И вот отсюда началось его нравственное падение как человека. Он был очень способный, очень умный, очень тонкий человек. Но здесь было так заведено, что когда начальник берет себе заместителя, то посылает его вместо себя везде. Именно Аркадий должен был ходить на все «мероприятия», всюду посылали его. И постепенно Аркадий начал пить. Несмотря на то, что там не могли не видеть, что парень спивается, его продолжали использовать. А потом поняли, что он уже и на работу может не выйти. Он упал. Упустили его. Началось его падение. Это еще до музыки. Тогда он музыкой не занимался. Я плохо знаю этот период… В это время Аркадий жил еще в семье с женой, тещей и тестем. Недалеко от нас — на Таллинской. Но пить-то он пил уже. И пил до такой степени, что ему однажды жена Валентина сказала: «Уходи». Аркадий был человек с полным отсутствием воли. То есть воля — сдержать свое слово, что-то сделать обещанное — этого в нем не было ни грамма. Просто как по волнам шел и потом у него в мыслях было только петь. Он мог не есть, ничем другим не заниматься… И когда жена сказала: «Уходи!» — он просто ушел. Тогда он одно время жил у Раменского. Я однажды побывала там — когда он уже жил у нас — ему позвонила какая-то девица и сказала: «Приезжай немедленно, а то я перережу вены!» — Я говорю: «Если ты поедешь туда — к нам не вернешься». — Он кричит: «Я не могу! Она перережет вены! Я не могу!» — «Хорошо, тогда поехали вместе». Вот там я и увидела компанию Раменского. Ну, это дом, конечно, не тот, где мог бы жить Аркадий… Потом он от Раменских ушел, где-то еще болтался. И вот, в один прекрасный день я прихожу домой, а у нас сидит Аркадий, и Дима говорит: «Софа, разреши Аркадию пожить у нас. Я сейчас, — говорит — забрал его из кампании одной, чуть ли не воровской». И Аркадий стал жить у нас.

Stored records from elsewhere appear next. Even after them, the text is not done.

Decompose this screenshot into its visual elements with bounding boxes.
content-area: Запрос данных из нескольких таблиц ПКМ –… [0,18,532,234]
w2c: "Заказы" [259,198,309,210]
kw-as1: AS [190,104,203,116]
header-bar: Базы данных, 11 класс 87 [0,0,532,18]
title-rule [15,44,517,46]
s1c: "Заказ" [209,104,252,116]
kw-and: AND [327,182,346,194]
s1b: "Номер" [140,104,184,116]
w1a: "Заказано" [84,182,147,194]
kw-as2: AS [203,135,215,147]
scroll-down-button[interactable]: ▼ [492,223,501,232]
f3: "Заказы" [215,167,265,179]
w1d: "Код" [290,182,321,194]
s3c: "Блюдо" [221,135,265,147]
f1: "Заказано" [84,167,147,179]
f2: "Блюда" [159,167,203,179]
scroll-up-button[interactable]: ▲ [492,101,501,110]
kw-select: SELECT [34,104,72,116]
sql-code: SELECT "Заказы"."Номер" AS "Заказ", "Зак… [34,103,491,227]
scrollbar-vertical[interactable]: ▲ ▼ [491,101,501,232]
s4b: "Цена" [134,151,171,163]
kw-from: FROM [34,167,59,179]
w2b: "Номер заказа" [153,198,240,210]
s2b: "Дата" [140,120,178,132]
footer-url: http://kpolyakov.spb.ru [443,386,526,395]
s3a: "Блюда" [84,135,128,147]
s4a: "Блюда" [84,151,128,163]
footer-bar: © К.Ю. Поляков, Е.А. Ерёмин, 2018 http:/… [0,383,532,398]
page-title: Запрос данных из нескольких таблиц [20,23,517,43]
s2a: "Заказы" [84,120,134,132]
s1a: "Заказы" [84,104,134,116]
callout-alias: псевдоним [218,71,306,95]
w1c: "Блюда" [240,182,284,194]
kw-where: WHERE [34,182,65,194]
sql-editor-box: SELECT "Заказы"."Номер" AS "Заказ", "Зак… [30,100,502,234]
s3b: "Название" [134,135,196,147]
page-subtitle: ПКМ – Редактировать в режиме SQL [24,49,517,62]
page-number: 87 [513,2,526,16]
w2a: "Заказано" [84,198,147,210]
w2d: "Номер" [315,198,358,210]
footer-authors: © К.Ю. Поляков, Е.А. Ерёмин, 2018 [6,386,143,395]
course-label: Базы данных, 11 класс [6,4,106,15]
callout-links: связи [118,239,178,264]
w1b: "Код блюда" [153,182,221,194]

Сначала они писались под гитару. Они много писали концертов, но мой муж продал все. У меня только одна осталась кассета, где мы вместе с ним поем песен пять. А как он меня петь-то тогда заставил! Песни записали без всякой подготовки. Был мой день рождения. И вдруг стали петь. А я в 14 лет в Ленинграде во время войны охрипла. Маме было тогда не до меня, к врачу меня не повели и я потеряла голос… Мы за столом сидим, поем. И вдруг: «Ну-ка, Димка, быстро магнитофон!» И никаких подготовок. Меня — на стул, Аркашку — на стул. Гитара. И первая песня: «У геркулесовых столбов». Я еще говорю: «Ничего не вышло…» И, главное, я ведь в первый раз запела после того как потеряла голос. Ну, раз первый раз получилось, Аркадий говорит: «Давай, попробуем еще». Написали слова на бумажку и так и записали несколько песен. Я помню, как ему написали из Одессы, что «пришли пленку, где ты поешь с этой бабой». Они не знали, что это я. После гитарных записей Дима стал приглашать ребят сюда… Но я почти всегда на работе была. Когда я была дома, то хоть что-то есть готовила… Аркадий пел, потом делали перерыв, садились за стол. А однажды я сказала: «Аркадий, когда это кончится? Ни копейки денег никто не дает!» Один раз подсчитала — они писали девять часов подряд! Я говорю: «Ребята, мне надо Аркадию костюм купить, посмотрите в чем он ходит? Вы не собираетесь дать хоть сколько-то денег?» — «Не вмешивайся не в свои дела». Ну, потом кто-то мне дал, насобирали рублей триста. Кто приезжал — я не знаю, в этом я не сильна, помню, что под пианино записывали… А первый раз запись была, когда он у нас еще не жил. Запись ту я помню, хотя и не присутствовала. Они отправили меня в дом отдыха, чтобы я ничего не знала. В Сестрорецке, где мы жили на даче, Аркадия тоже записывали. Ждем Диму обедать. Накрыли на стол, сидим. И вдруг Дима заходит и говорит: «Сейчас я туда и обратно, мигом».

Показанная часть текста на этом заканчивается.